Contextualizing resilience indicators – comparable across organizations yet specific to context

In an increasingly complex and interdependent world, it has become increasingly difficult and costly to identify and protect systems, communities or organizations against all possible threats. Resilience approaches, however, provide capacities or abilities to respond to hazards and threats beyond existing scenarios and associated response plans, as well as learn from these disturbances and improve performance.

Thus, resilience approaches provides increased capabilities for strengthening beyond traditional risk, crisis and business continuity approaches. However, there are inherent challenges of contextualizing resilience indicators for specific uses for specific critical infrastructures while also designing a comprehensive and multidimensional approach as well as for comparison across various infrastructures. Based upon the development and application of an indicator-based decision-support system for resilience in a Horizon 2020 project, we describe and analyse how we addressed such challenges, providing opportunities for improving resilience for drinking water supply and distribution in Sweden.

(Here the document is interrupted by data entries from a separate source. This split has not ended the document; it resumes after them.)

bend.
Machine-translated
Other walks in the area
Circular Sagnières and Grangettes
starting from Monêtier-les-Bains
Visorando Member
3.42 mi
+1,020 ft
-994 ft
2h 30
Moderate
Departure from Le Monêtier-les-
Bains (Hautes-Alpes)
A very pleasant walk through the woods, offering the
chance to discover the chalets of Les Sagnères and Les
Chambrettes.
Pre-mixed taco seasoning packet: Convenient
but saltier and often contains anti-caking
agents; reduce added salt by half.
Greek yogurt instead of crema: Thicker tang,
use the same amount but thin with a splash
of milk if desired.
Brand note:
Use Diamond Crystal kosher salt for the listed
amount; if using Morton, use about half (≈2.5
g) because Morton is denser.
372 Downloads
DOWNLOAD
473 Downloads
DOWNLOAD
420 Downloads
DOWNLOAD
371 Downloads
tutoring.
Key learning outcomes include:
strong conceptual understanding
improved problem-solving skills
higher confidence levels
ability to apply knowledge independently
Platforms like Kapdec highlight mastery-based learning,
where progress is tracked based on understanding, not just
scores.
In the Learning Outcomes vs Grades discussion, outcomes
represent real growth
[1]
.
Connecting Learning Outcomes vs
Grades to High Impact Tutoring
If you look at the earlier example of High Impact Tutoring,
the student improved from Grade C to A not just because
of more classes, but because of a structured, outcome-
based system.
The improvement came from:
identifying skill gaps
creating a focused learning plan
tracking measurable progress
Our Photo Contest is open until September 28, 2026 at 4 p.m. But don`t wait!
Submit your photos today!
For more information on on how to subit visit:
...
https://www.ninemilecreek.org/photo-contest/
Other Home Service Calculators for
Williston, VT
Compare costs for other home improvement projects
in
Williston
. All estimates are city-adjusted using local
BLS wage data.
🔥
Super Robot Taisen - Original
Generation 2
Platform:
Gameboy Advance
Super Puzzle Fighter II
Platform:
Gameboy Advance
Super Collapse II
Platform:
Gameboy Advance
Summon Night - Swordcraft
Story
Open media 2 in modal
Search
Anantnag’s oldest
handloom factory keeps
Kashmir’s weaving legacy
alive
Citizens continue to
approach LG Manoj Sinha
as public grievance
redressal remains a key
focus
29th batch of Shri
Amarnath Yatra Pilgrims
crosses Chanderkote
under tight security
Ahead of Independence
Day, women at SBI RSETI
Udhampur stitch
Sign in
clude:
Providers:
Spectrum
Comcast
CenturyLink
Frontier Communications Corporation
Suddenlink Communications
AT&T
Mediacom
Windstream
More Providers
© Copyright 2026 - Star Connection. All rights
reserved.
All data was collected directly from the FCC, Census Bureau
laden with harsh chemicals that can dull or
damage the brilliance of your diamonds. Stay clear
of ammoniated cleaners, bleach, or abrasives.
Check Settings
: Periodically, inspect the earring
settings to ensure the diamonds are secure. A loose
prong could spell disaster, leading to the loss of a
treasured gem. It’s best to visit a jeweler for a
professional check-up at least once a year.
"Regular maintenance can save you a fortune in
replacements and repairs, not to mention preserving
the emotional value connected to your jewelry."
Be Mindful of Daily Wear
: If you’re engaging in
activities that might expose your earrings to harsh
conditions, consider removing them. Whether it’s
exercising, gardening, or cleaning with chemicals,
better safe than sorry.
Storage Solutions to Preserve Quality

The findings show the value of a modular approach, iterative indicator design processes with relevant stakeholders, the necessity to attend to their organizational processes, to the regulatory context as well as to the assignments, evaluation criteria and cognitive regimes among various target audiences. The approach is a useful methodology to achieve policy objectives for critical infrastructures from a systemic perspective, such as identifying and evaluating resilience, development of measures to increase resilience and the development of performance metric as well as facilitating information-sharing and training.